The editing technique of this drama is also very superb, and the split-screen technique was adopted in the final trial: on the screen of the court trial scene, the dark-skinned Simpson smiled smugly, and the white-skinned family members of the victims lost their voices in pain; Outside the screen at the trial scene, the black skin cheered and celebrated, and the white skin looked sad.
Simpson's case, from one man murder, to black and white, who is to blame. Simpson was acquitted despite a fair trial by a Japanese-American judge, white-dominated mainstream media coverage, and a live broadcast that was transparent and open throughout. In fact, the reason is precisely because of the excessive interference of the media in the judicial process. White-dominated mainstream media reports consistently report and interpret from the perspective of Simpson's murder of his wife, but this is tantamount to arousing more dissatisfaction among blacks. The broadcast of the trial scene allowed the defense lawyers to seize more opportunities to attack details unrelated to the case: the hairstyle of the white prosecutor, the position of the black prosecutor, the racial discrimination of Officer Foreman, and so on. The excessive exposure of the media has also led to the invalidation of witness testimony, the major changes in jury members (with the purpose of publishing books for profit), and the terrible situation that the court has to make small concessions once the defense lawyers are pressured by public opinion.

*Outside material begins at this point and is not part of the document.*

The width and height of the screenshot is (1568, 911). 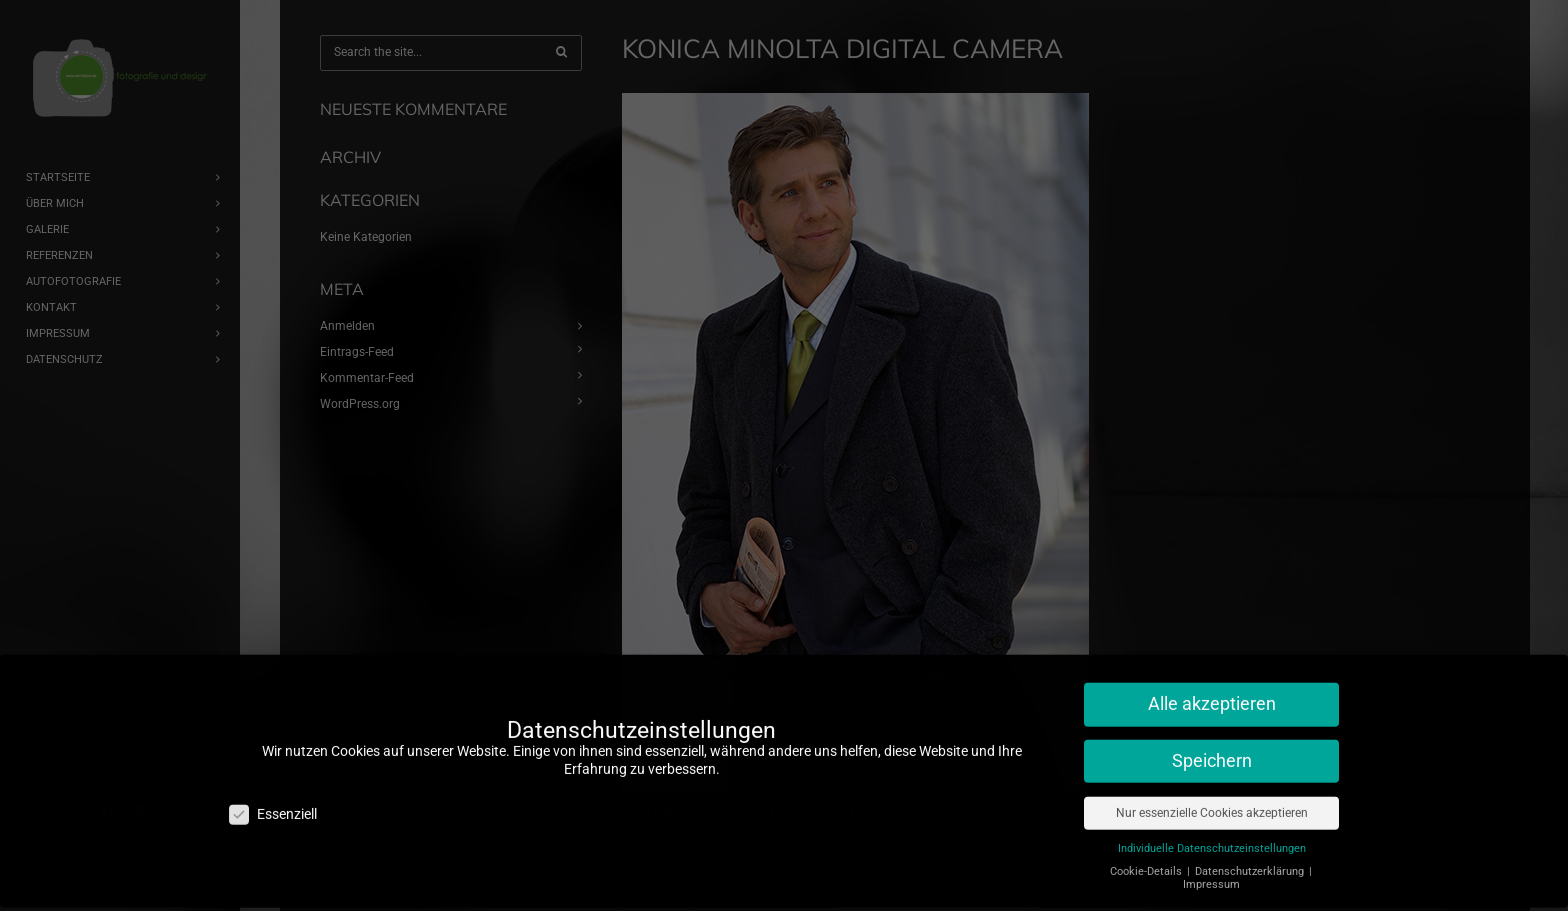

Finally, back to my thoughts. Although in our country, there is no question of who is cleaner, black or white, but over the past few years, media interference in justice has not been uncommon. In the past, people were unable to speak or speak for a long time, and when people spoke freely, some people would mix in and call a deer a horse. Anyone on Weibo's hot search list can send a lawyer's letter warning, but anyone can be slandered.
From Wu Moufan to Zhang Mouhan, I gradually can't tell where is fairness and justice? Does it exist in the people's shouts, on the keyboards, in the excitement, or in the "cold" evidence?

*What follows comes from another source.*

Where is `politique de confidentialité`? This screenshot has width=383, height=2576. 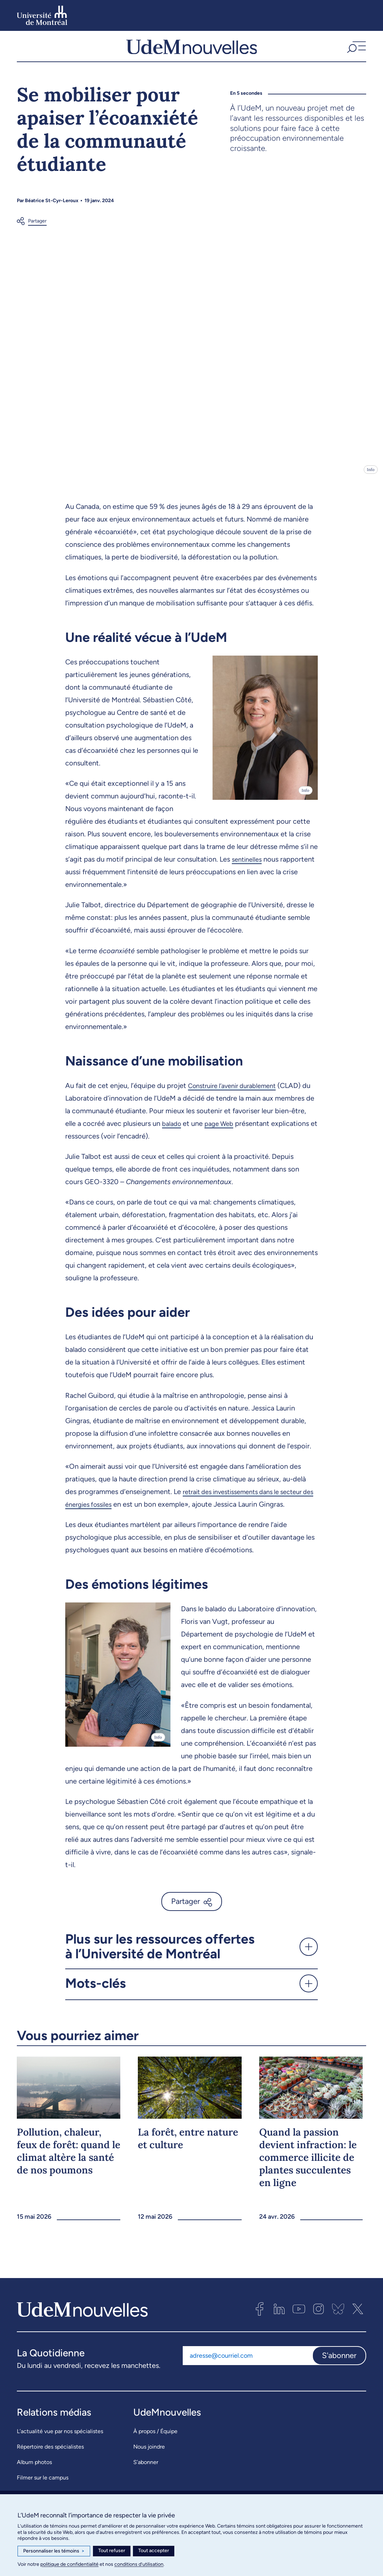 politique de confidentialité is located at coordinates (69, 2564).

Sometimes media intervention can promote justice, but once the group's emotions are manipulated by a group, it is a distortion of justice.
Before Simpson, the innocent were guilty of his skin. And Simp is the guilty man who is innocent because of his skin. Why, because of skin color, because of the long-standing racial issues, because of the confrontation and struggle between black and white.
Cochran once quoted Martin Luther King before the court: Injustice anywhere is a threat to justice everywhere.
I believe that one day in the future, we will have broad access to the truth and to speak out, and no one will be able to manipulate the media and public opinion, and turn the truth that people are seeking into their own weapons of attack. We will find truth, fairness and justice through ourselves.